Would it be possible to quote, exactly and in full, the lines from the one with "Product Reviews (222, 2276)" through the end of the entries below?

*** Extracted records

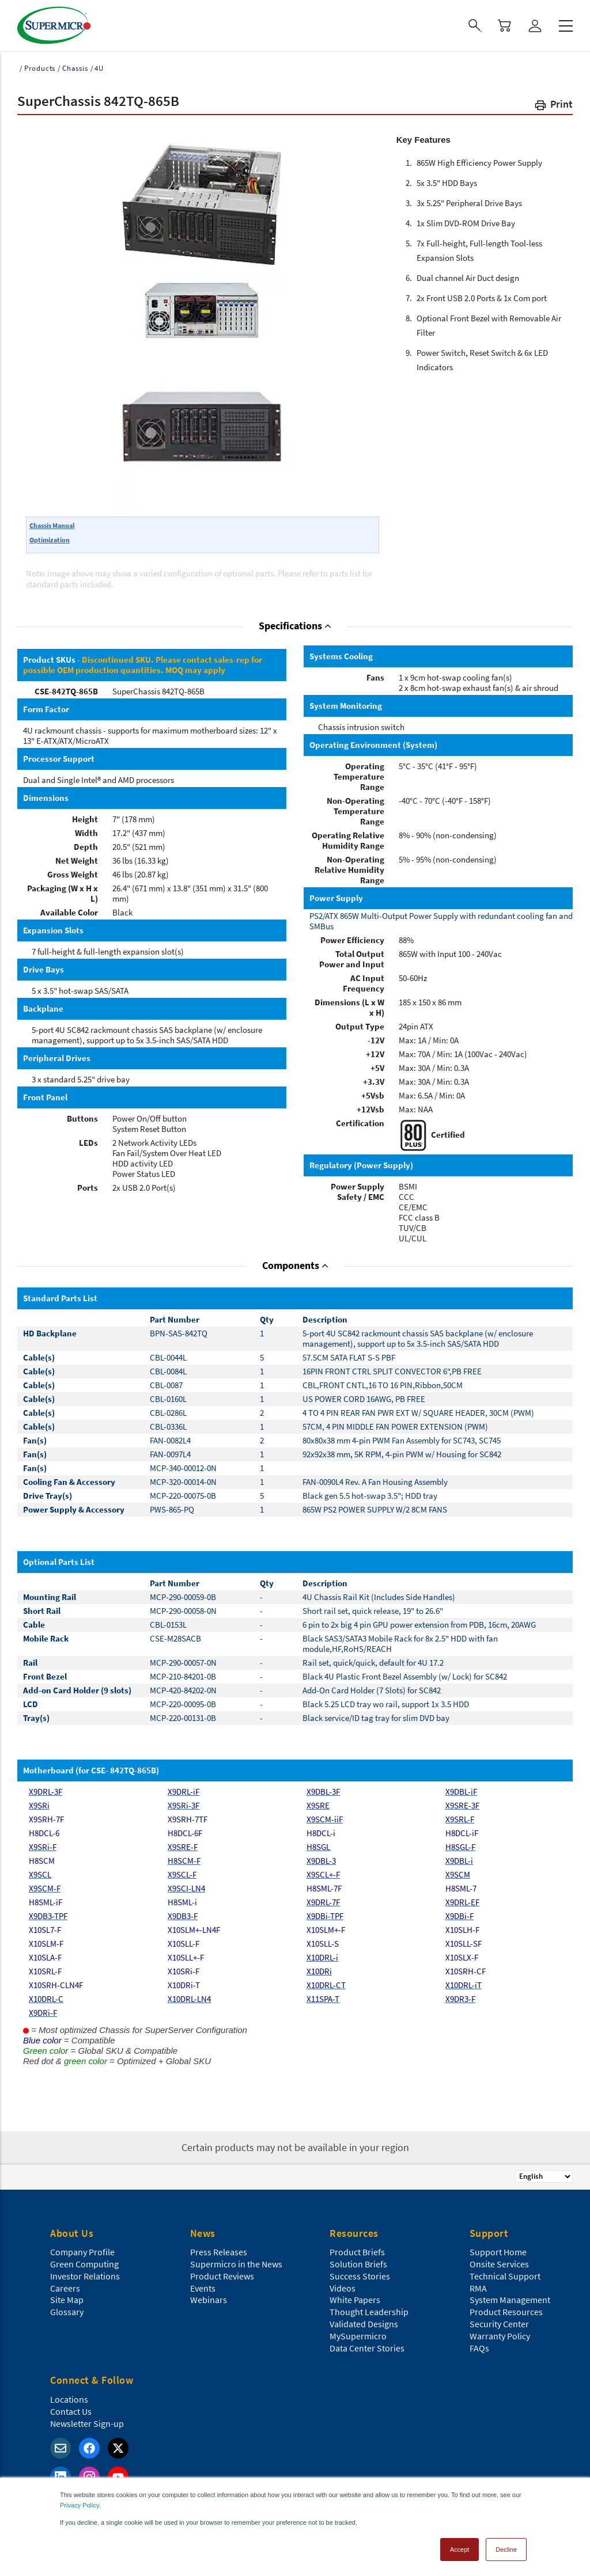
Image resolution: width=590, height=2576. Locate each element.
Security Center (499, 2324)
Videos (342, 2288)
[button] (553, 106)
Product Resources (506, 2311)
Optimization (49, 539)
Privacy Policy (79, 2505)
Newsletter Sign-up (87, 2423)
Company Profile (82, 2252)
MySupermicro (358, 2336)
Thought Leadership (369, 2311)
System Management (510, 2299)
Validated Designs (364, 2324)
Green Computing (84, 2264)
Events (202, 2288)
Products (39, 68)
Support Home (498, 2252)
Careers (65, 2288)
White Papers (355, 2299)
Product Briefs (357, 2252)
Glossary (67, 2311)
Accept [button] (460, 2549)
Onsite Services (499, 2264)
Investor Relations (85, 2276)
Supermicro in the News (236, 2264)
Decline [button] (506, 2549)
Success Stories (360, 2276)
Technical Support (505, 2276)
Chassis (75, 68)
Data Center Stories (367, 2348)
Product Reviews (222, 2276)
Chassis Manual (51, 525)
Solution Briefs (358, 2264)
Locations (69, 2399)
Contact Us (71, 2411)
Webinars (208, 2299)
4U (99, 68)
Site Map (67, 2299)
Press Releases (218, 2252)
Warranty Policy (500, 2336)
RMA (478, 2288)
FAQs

******

◆ Result of the task
Product Reviews (222, 2276)
Chassis Manual (51, 525)
Solution Briefs (358, 2264)
Locations (69, 2399)
Contact Us (71, 2411)
Webinars (208, 2299)
4U (99, 68)
Site Map (67, 2299)
Press Releases (218, 2252)
Warranty Policy (500, 2336)
RMA (478, 2288)
FAQs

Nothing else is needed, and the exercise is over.